══ Data section

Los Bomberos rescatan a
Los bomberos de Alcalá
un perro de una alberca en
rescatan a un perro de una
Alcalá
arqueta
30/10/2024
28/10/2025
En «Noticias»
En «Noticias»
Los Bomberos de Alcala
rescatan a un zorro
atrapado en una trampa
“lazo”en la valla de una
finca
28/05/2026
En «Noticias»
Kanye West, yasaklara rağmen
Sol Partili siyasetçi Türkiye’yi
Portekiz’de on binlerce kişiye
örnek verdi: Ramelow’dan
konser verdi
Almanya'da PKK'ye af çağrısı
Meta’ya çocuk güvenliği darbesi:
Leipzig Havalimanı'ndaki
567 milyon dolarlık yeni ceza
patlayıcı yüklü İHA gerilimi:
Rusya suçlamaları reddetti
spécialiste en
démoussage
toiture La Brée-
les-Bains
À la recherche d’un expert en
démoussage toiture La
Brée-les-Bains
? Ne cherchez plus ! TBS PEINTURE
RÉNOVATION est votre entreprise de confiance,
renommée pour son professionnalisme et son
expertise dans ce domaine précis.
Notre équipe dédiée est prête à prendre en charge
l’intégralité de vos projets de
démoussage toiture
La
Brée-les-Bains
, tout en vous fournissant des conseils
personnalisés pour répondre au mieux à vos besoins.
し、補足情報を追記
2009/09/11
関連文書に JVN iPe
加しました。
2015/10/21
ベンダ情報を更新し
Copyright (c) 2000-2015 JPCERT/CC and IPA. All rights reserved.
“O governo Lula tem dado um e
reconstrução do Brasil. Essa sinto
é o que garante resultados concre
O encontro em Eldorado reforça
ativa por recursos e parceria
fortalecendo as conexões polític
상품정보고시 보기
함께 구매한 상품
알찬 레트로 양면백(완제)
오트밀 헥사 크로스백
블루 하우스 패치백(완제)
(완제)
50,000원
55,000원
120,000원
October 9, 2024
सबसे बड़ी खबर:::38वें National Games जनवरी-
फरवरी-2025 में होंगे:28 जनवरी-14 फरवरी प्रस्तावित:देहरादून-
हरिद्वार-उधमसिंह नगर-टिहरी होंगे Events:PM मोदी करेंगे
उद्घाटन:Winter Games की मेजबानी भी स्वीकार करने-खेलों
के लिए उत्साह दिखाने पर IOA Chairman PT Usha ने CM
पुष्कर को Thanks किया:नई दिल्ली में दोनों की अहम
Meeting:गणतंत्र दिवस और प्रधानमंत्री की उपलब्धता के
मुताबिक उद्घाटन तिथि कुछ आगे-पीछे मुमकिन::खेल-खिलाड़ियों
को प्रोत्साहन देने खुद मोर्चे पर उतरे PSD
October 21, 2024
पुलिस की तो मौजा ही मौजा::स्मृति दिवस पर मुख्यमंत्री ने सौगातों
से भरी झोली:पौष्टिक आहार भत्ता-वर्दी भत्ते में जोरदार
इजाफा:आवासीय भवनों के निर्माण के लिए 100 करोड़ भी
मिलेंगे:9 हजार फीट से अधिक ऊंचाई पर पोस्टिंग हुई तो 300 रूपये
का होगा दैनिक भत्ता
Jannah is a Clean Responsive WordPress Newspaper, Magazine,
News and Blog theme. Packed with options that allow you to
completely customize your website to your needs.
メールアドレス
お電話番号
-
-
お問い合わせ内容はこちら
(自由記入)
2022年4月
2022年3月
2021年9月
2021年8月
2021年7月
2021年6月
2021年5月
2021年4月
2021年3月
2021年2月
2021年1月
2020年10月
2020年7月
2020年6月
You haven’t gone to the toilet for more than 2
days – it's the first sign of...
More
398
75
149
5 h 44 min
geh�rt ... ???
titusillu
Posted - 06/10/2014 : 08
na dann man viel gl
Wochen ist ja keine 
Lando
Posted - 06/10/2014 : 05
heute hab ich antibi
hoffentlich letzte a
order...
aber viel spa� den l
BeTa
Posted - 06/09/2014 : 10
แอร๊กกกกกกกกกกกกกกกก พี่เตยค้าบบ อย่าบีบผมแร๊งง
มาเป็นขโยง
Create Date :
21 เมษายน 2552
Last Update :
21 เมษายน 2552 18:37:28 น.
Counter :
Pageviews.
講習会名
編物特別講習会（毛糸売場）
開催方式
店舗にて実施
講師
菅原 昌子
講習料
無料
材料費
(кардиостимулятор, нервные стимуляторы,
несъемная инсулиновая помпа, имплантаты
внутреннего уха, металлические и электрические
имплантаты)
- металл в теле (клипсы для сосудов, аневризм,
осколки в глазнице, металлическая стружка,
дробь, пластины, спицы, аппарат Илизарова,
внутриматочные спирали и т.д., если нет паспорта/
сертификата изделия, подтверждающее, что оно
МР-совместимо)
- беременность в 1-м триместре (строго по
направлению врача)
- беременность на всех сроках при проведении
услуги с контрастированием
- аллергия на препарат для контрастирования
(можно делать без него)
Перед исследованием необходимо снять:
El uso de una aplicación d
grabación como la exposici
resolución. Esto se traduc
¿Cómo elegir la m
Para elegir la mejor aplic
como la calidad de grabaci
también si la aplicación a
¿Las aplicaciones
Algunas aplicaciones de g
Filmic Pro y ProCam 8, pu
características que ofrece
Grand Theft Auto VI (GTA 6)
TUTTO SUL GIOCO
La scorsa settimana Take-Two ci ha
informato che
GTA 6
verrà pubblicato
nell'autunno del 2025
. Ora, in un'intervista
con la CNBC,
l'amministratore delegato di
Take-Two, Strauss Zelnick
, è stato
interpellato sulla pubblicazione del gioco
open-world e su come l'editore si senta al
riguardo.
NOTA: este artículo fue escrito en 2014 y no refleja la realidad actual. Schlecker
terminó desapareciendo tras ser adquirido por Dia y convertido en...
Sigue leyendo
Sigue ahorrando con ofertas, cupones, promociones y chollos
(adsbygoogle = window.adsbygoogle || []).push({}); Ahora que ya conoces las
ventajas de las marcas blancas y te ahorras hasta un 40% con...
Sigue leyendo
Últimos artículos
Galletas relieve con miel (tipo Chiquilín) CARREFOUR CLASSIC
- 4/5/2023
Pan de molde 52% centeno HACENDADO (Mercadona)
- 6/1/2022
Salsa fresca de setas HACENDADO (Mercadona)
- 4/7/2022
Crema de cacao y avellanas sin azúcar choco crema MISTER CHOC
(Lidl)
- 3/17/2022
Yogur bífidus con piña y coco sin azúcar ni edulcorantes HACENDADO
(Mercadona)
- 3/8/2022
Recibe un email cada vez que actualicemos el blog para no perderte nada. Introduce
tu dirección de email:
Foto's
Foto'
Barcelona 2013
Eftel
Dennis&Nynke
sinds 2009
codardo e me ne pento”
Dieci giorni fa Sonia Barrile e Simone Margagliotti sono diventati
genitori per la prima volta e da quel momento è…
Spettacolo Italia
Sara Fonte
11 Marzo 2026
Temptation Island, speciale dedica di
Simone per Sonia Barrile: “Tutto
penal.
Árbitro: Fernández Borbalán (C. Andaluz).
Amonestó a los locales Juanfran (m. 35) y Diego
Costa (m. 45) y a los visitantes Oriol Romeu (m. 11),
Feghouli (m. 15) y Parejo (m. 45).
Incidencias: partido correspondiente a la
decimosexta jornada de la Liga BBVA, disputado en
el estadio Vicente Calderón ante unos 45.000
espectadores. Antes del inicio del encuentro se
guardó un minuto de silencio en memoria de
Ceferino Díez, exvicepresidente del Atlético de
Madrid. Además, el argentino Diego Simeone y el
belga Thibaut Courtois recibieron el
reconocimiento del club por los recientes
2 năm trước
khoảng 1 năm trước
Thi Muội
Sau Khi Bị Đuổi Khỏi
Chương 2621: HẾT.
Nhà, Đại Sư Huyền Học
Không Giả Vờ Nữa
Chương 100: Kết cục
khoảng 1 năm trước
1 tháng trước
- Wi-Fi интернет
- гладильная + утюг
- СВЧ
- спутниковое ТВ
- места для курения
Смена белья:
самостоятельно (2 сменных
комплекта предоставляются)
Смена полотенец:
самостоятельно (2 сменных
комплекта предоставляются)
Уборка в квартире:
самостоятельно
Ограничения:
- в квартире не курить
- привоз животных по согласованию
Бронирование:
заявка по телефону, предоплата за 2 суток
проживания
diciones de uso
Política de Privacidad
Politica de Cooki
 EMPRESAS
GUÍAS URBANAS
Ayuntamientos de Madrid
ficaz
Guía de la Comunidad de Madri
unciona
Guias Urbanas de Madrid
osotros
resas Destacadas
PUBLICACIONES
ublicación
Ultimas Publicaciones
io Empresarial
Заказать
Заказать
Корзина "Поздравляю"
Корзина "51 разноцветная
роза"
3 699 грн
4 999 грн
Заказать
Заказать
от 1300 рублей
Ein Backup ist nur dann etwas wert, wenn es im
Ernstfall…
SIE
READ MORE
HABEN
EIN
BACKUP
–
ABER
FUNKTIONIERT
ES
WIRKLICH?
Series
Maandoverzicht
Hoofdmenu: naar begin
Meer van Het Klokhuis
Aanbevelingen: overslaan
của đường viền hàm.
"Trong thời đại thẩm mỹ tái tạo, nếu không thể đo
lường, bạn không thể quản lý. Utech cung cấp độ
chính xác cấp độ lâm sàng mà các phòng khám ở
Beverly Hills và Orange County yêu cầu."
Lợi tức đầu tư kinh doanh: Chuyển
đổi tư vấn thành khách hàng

════

Requirement:
Reproduce exactly the section above that begins at the line containing "espectadores. Antes del" and ends at the line containing "Chương 2621: HẾT.", leaving out all other lines.

Result of this exercise:
espectadores. Antes del inicio del encuentro se
guardó un minuto de silencio en memoria de
Ceferino Díez, exvicepresidente del Atlético de
Madrid. Además, el argentino Diego Simeone y el
belga Thibaut Courtois recibieron el
reconocimiento del club por los recientes
2 năm trước
khoảng 1 năm trước
Thi Muội
Sau Khi Bị Đuổi Khỏi
Chương 2621: HẾT.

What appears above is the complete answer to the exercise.